I tapped the familiarity mark on my arm. “I mean…”
“Okay, yes, but that could’ve happened anywhere with so much magic about.”
“Is there anywhere else with that much magic about?”
“Not the point. We made it there and… I feel like we’re missing something, you know? Ugh, this is going to bother me forever.”
“You’re not going back down,” Kylie said firmly.
“No, no. I won’t. I don’t think we’d survive long enough to be dragged out by janitors a second time.”
That was how he’d gotten us out? The janitors? “How had they known we were down there?”
He shrugged. “They were investigating some damage, apparently.”
“Damage? The tooth castle?”
“Probably?”
“Did they explain why they have a creepy as fuck tooth castle down there?”
“I don’t know if you’ve noticed, Kayden, but the school janitors are not particularly enthusiastic conversationalists. Anyway, I didn’t get to speak to them. All three of us were unconscious at the time. I would’ve thought that the teeth were self-explanatory, though.”
I stared. “How?”
“Well, you know how spells are created, right? This place is designed to trap, contain and sell magic. They take yours through the scholarships, but wouldn’t it be better to be able to ensnare them as they’re being born, lure them to be created already inside your trap?”
“Max, if you’re telling me that we went through a trip through the tooth fairy’s castle I am going to fucking lose it.”
“I won’t tell you that, then. I’ll merely point out that the belief of hundreds of millions of children is a powerful thing, and the belief in a ritual that allows the trade of one’s own body parts with a supernatural being as a signifier of growing up and passing development milestones… there are a lot of different kinds of spells that a myth like that can make.”
“And the giant graveyard I found?”
“Death consumes a lot of the human imagination. A massive part of every culture is the thought on death, its meaning, what happens after it and what rituals it entails, as well as the process of grieving and fear of mortality.

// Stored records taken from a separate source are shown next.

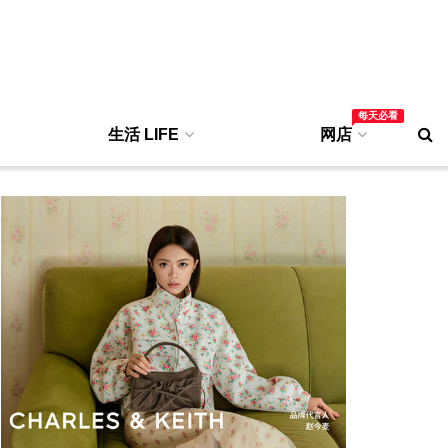
每天必看
生活 LIFE
网店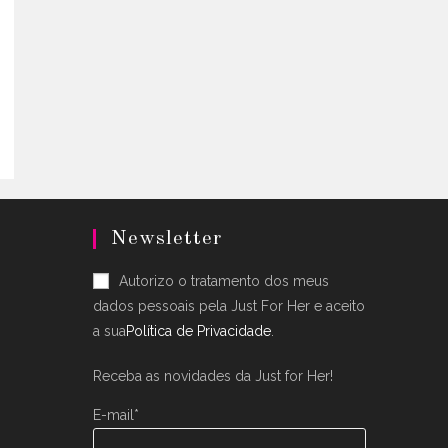
Newsletter
Autorizo o tratamento dos meus
dados pessoais pela Just For Her e aceito
a sua
Política de Privacidade
.
Receba as novidades da Just for Her!
E-mail*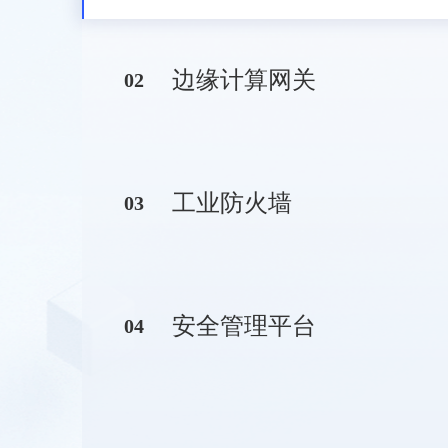
边缘计算网关
0
2
工业防火墙
0
3
安全管理平台
0
4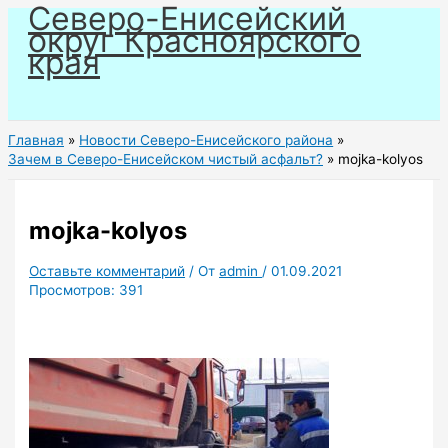
Северо-Енисейский
Перейти
округ Красноярского
к
края
содержимому
Главная
Новости Северо-Енисейского района
Зачем в Северо-Енисейском чистый асфальт?
mojka-kolyos
mojka-kolyos
Оставьте комментарий
/ От
admin
/
01.09.2021
Просмотров:
391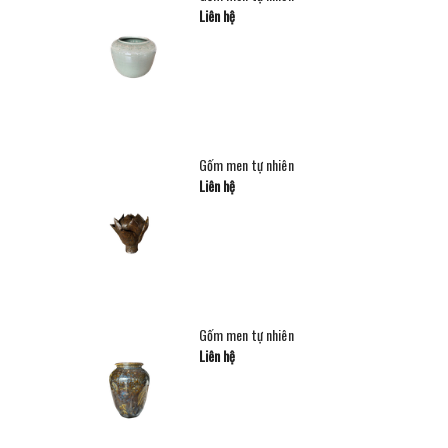
Liên hệ
Gốm men tự nhiên
Liên hệ
Gốm men tự nhiên
Liên hệ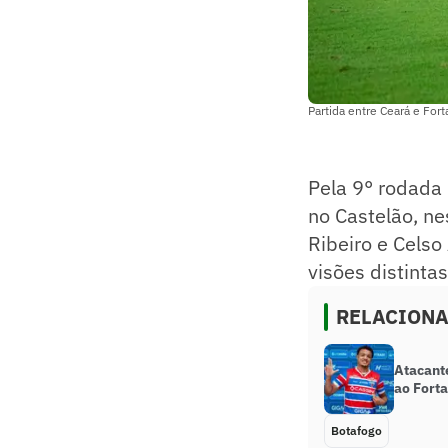
Partida entre Ceará e For
Pela 9° rodada
no Castelão, ne
Ribeiro e Celso
visões distintas
RELACION
Atacant
ao Forta
Botafogo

I’d have to assume that there are several such spaces down there, for different cultures. I mean, I didn’t expect to run into anything like that down there, but it appears that I made several incorrect assumptions, so.”
“Are there real people buried down there?”
“I don’t know. Probably?”
“Fucking hell.”
Max shrugged. “Well, you know what they say. Don’t go poking around the sinister underhalls of your magic school unless you’re prepared to find secret spell trapping graveyards.”
“Do they say that?”
“Probably not. But they should.”
I rolled my eyes and stared out over the crisp snow. Apart from the valley we’d first arrived at the school in, this had been the first outdoor space I’d seen at Skolala Refujeyo, and this, almost a year later, was the first time I’d bothered to actually go out in it. There were so many strange places and even stranger things here, and I simply didn’t have the context to know what we were going to run into next, or even how to deal with the consequences of the things we’d already found.
But if we stuck together, we could probably figure it out.